One of the biggest fears most common to expecting parents is that they will unwittingly ruin their children as people in some way. No one wants to raise a sociopath or stunt a child's ability to mature into a well-adjusted adult, so it's common to spend lots of time during the pregnancy worrying about how to parent the child with respect to any of a variety of issues. Research shows, of course, that genetics determines far more of who a child will grow up to be than we used to think, and as we learn more and more about just how much this is the case, it's beginning to beg the question: does parenting have a meaningful effect?

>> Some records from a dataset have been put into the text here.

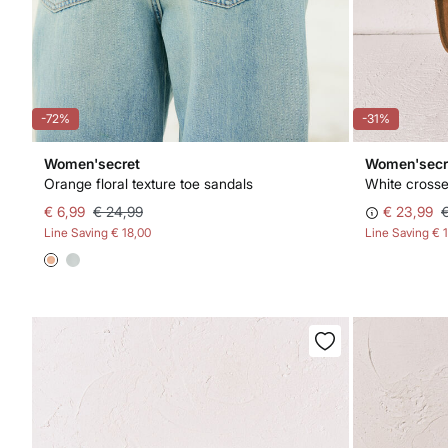
-72%
-31%
Women'secret
Women'secr
Orange floral texture toe sandals
White crosse
€ 6,99
€ 24,99
€ 23,99
Line Saving
€ 18,00
Line Saving
€ 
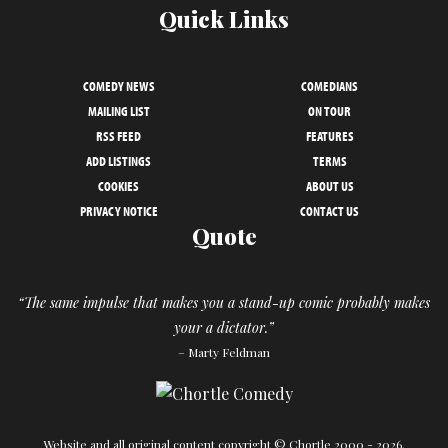
Quick Links
COMEDY NEWS
COMEDIANS
MAILING LIST
ON TOUR
RSS FEED
FEATURES
ADD LISTINGS
TERMS
COOKIES
ABOUT US
PRIVACY NOTICE
CONTACT US
Quote
“The same impulse that makes you a stand-up comic probably makes
your a dictator.”
– Marty Feldman
Website and all original content copyright © Chortle 2000 - 2026.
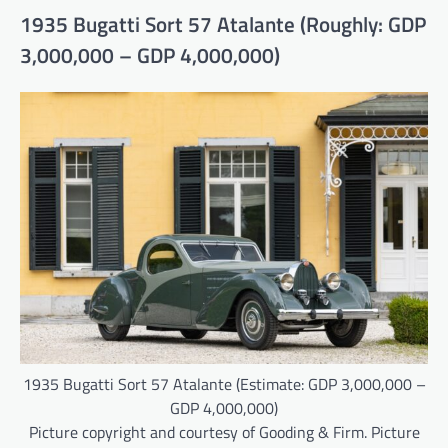
1935 Bugatti Sort 57 Atalante (Roughly: GDP
3,000,000 – GDP 4,000,000)
1935 Bugatti Sort 57 Atalante (Estimate: GDP 3,000,000 –
GDP 4,000,000)
Picture copyright and courtesy of Gooding & Firm. Picture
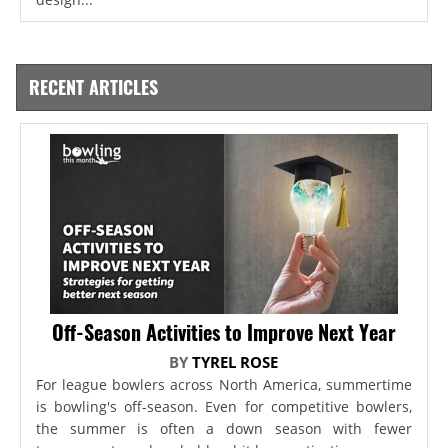
RECENT ARTICLES
Off-Season Activities to Improve Next Year
BY
TYREL ROSE
For league bowlers across North America, summertime
is bowling's off-season. Even for competitive bowlers,
the summer is often a down season with fewer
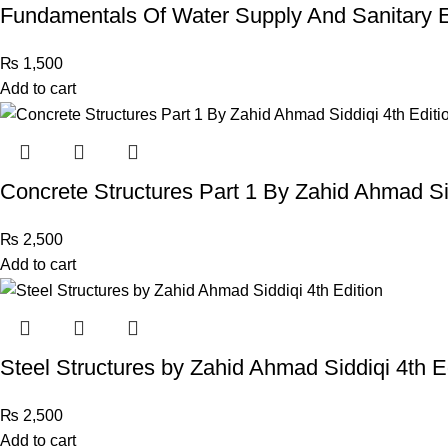
Fundamentals Of Water Supply And Sanitary
₨
1,500
Add to cart
Concrete Structures Part 1 By Zahid Ahmad Sid
₨
2,500
Add to cart
Steel Structures by Zahid Ahmad Siddiqi 4th E
₨
2,500
Add to cart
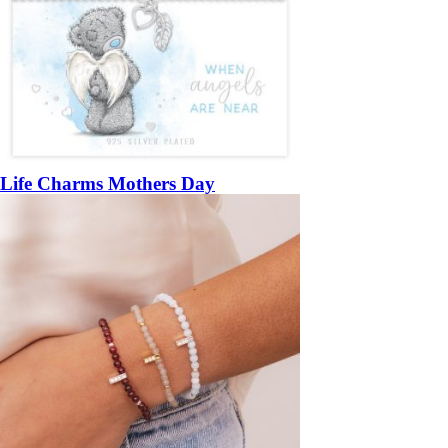
Life Charms Mothers Day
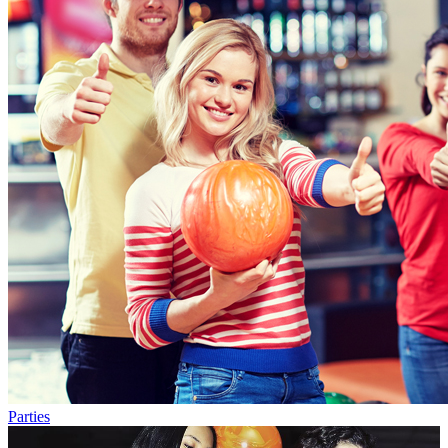
Parties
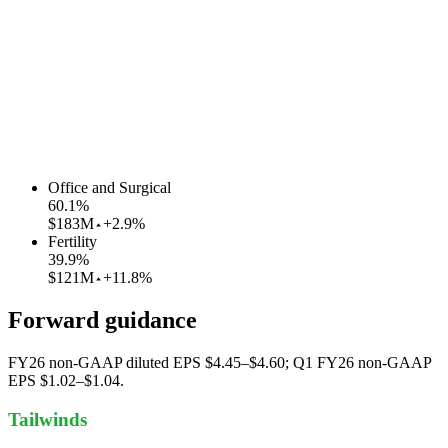
Office and Surgical
60.1
%
$183M
+2.9%
Fertility
39.9
%
$121M
+11.8%
Forward guidance
FY26 non-GAAP diluted EPS $4.45–$4.60; Q1 FY26 non-GAAP
EPS $1.02–$1.04.
Tailwinds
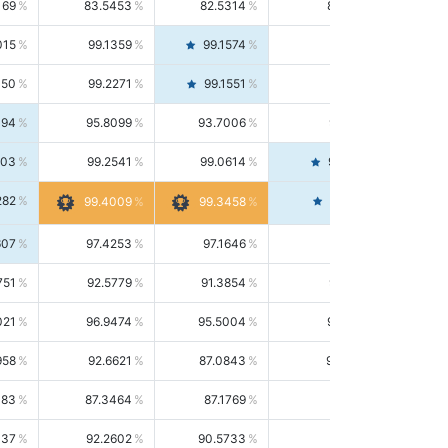
169
83.5453
82.5314
84.5844
015
99.1359
99.1574
99.1143
150
99.2271
99.1551
99.2992
494
95.8099
93.7006
98.0163
303
99.2541
99.0614
99.4476
282
99.4561
99.4009
99.3458
607
97.4253
97.1646
97.6874
751
92.5779
91.3854
93.8021
021
96.9474
95.5004
98.4390
958
92.6621
87.0843
99.0034
083
87.3464
87.1769
87.5166
037
92.2602
90.5733
94.0112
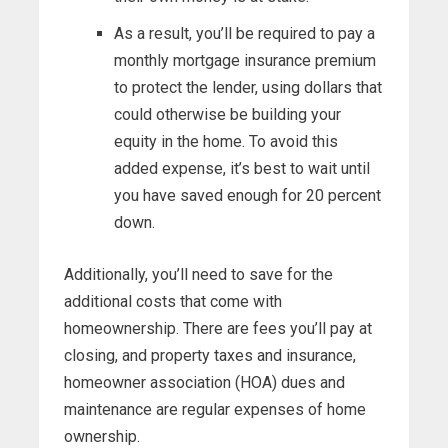
As a result, you’ll be required to pay a
monthly mortgage insurance premium
to protect the lender, using dollars that
could otherwise be building your
equity in the home. To avoid this
added expense, it’s best to wait until
you have saved enough for 20 percent
down.
Additionally, you’ll need to save for the
additional costs that come with
homeownership. There are fees you’ll pay at
closing, and property taxes and insurance,
homeowner association (HOA) dues and
maintenance are regular expenses of home
ownership.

Daniel Engber, a family writer for Slate, suggests that parenting doesn't matter much as long as you don't deviate from the ways in which you're likely to parent. This can seem like an almost teleological statement, but he backs it up with scientific research. On the other hand, though, there are a lot of personality traits that are influenced by hidden forces other than genetics, which suggests that parenting could still play every bit as large a role as you're inclined to think in the first place. Those same forces can be so random that they may also serve as a reason why parenting, once again, seems to become insignificant.

Everyone can agree that a child can't just simply be left to his or her own devices, but the development of a child's personality is an incredibly complex phenomenon that no one fully understands yet. Recent research suggests that there are other biological aspects in addition to genetics that factor into it as well, further complicating the issue. These factors range anywhere from the microbes in a kid's gut to hormones or a child's immune system, and the research on any one of those as contributors to a personality's maturation is voluminous at this point, believe it or not.

Two traits that parents fear for the children to have or not have to varying extents, for example, are neuroticism and conscientiousness, and think about the ramifications of determining that these things, which factor greatly into physical and mental health, might be the products of biological factors that no one — not parents, not pediatricians, not therapists, not teachers — takes into consideration. Gordon Allport is viewed as one of the founding fathers of personality psychology in the US, and in 1961, he wrote that believed "sometime in the distant future, well-proven facts concerning personality will be found to interlock with well-proven facts of human biology." Those correlations are slowly but surely being made today.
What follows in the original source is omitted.